En ouvrant sa boîte de courriel, un jeune doctorant reçoit une missive pour le moins flatteuse. Une maison d’édition en ligne a repéré son mémoire et désire le publier. Gratuitement. Occasion en or, ou piège?
Chaque année, des milliers de diplômés à travers le monde sont sollicités par une des 24 filiales du consortium allemand VDM : Éditions universitaires européennes (EUE), Presses académiques francophones (PAF), Lambert academic publishing (LAP), etc. Ces maisons d’édition utilisent le système d’impression sur demande : l’auteur n’a rien à débourser, mais doit assurer la mise en page de son document. La maison d’édition affiche ensuite l’ouvrage en ligne.

Un livre gratuit ?
« Pour les gens qui veulent un exemplaire de leur thèse reliée gratuite et qui n’ont pas les moyens de publier à compte d’auteur, c’est peut-être une bonne voie », explique Tara Macdonald, étudiante à l’Université d’Ottawa (qui n’a pas publié son mémoire avec une de ces maisons d’édition). Or, selon des informations récentes, les étudiants recevraient maintenant gratuitement non pas un exemplaire papier, mais électronique.


Des redevances pour l’auteur
La plupart de ces maisons d’édition proposent également des redevances de 12 pour cent sur les ventes. « C’est assez courant comme redevance, dit Ysolde Gendreau, professeure à la Faculté de droit de l’Université de Montréal, et spécialiste du droit d’auteur, mais leur calcul est plutôt alambiqué. » En effet, selon le contrat de VDM, l’auteur ne récolte finalement que cinq à six pour cent du prix de vente du livre après certaines déductions.

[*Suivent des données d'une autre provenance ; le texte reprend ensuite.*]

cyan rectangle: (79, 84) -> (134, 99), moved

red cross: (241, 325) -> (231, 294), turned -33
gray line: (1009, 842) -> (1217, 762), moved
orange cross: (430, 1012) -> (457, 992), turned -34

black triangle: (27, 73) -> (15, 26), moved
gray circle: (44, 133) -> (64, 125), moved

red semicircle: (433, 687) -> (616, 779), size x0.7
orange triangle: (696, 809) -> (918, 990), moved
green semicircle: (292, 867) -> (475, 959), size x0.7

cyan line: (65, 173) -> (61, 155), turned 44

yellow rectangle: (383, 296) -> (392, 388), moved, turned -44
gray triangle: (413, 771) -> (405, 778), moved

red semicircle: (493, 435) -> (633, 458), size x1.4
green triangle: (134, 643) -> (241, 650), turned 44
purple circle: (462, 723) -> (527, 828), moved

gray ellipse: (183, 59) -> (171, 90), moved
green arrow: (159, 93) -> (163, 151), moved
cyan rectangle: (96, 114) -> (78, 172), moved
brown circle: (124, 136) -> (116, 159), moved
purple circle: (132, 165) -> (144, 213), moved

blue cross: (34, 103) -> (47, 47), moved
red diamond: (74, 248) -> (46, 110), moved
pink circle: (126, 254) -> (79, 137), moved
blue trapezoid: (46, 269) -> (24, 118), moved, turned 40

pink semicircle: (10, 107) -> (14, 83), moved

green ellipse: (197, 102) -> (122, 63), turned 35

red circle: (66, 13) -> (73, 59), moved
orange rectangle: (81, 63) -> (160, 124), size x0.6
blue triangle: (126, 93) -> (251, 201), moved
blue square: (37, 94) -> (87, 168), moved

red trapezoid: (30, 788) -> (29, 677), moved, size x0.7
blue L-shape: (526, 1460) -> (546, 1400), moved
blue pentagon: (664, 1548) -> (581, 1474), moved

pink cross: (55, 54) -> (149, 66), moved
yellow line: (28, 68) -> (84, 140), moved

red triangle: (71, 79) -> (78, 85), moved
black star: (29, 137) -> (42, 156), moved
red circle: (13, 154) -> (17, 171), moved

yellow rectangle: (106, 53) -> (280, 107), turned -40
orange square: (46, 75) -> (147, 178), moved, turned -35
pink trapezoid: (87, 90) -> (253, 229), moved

De plus, VDM ne remet aucune redevance si le montant de celles-ci n’atteint pas 10 euros par mois. Si un livre permet de récolter à son auteur des redevances entre 10 et 50 euros par mois, ce dernier recevra un coupon d’achat. L’Université catholique d’Australie a calculé qu’un diplômé devrait vendre environ 11 livres par mois pour atteindre plus de 50 euros en redevances, qui seraient ensuite déposées dans un compte bancaire (si l’étudiant ne fournit pas de coordonnées bancaires, l’éditeur ne versera pas les redevances).

Un plus grand accès ?
La possibilité de voir afficher sa thèse sur des sites populaires attire également les étudiants. « Mon mémoire de maîtrise aurait seulement été affiché sur Proquest, mais maintenant, il se retrouve sur plusieurs sites, et Google devrait le trouver plus facilement », explique une étudiante de l’Université Concordia qui a publié chez VDM.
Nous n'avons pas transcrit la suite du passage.